[Start of section]
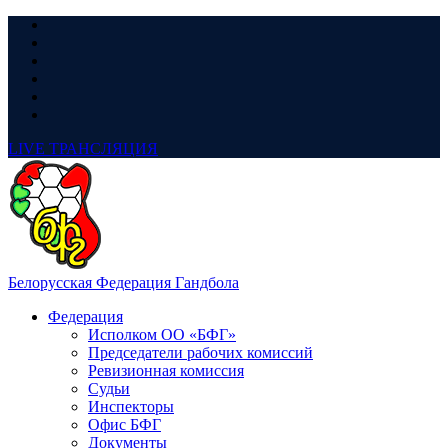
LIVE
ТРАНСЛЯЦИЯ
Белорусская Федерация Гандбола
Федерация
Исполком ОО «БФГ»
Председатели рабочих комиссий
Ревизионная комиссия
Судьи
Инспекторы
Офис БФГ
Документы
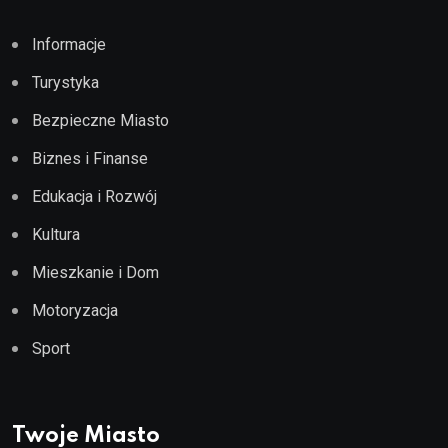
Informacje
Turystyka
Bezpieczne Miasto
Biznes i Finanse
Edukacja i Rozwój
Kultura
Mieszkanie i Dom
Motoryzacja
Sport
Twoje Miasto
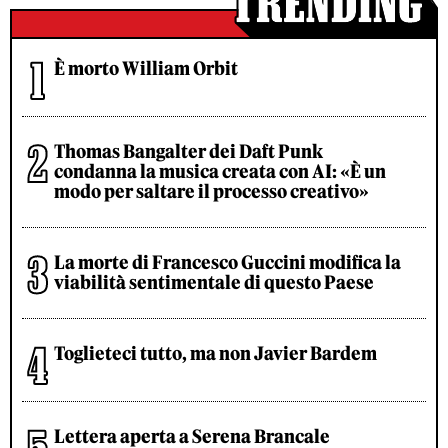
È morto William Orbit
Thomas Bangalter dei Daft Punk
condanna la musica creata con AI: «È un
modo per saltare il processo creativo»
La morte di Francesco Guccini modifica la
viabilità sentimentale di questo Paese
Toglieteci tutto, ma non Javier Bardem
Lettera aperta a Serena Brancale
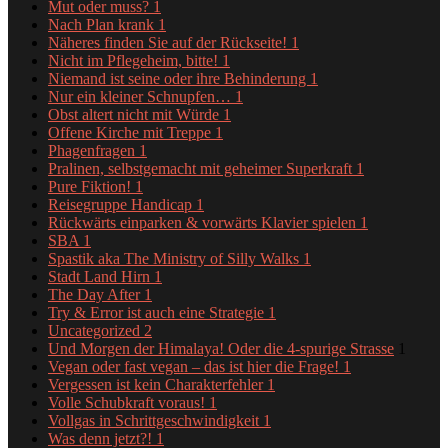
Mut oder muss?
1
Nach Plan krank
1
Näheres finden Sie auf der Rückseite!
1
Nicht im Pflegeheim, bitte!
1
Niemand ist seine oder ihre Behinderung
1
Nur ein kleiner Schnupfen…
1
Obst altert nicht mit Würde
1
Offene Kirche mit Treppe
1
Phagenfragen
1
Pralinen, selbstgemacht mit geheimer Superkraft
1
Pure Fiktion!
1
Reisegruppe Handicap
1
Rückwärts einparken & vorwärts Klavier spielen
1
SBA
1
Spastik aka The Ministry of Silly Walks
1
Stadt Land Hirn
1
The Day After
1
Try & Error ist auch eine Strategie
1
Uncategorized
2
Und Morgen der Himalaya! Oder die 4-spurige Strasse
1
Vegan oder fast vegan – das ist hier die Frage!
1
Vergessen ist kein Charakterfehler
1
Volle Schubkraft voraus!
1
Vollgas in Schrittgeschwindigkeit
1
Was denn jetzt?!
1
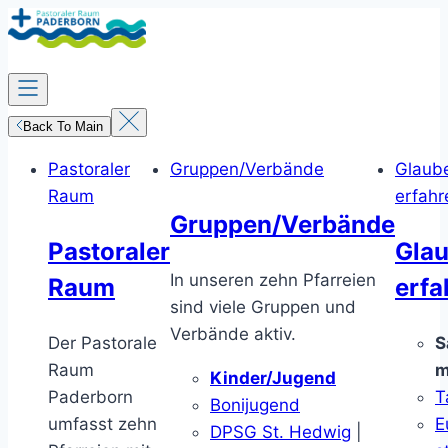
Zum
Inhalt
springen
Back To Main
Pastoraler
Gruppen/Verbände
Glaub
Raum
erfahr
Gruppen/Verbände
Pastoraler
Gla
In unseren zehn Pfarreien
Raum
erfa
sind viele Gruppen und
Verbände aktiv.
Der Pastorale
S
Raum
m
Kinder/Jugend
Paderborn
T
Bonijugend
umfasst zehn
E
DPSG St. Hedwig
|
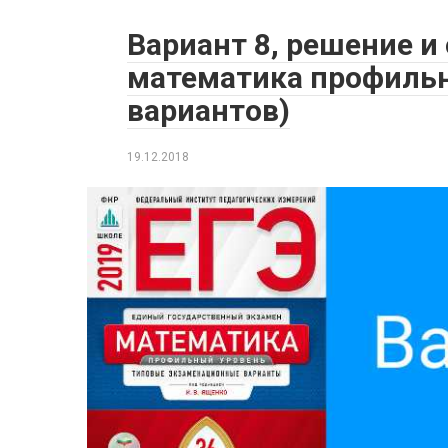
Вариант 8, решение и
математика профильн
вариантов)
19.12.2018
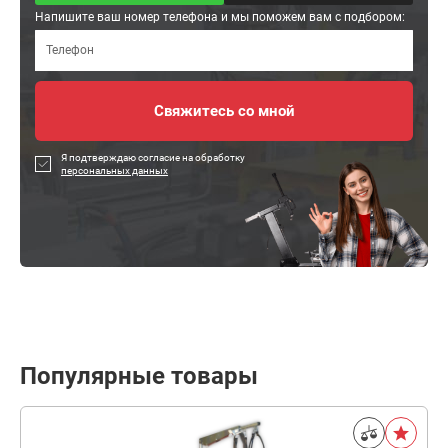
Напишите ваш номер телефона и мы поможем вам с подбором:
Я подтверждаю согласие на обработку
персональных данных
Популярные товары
[End of section]
▸ **PROBLEM REQUIREMENTS**: Determine how many lines of the data contain "Федерация" and give nothing but that number.

▸ **EXERCISE ANSWER**: 2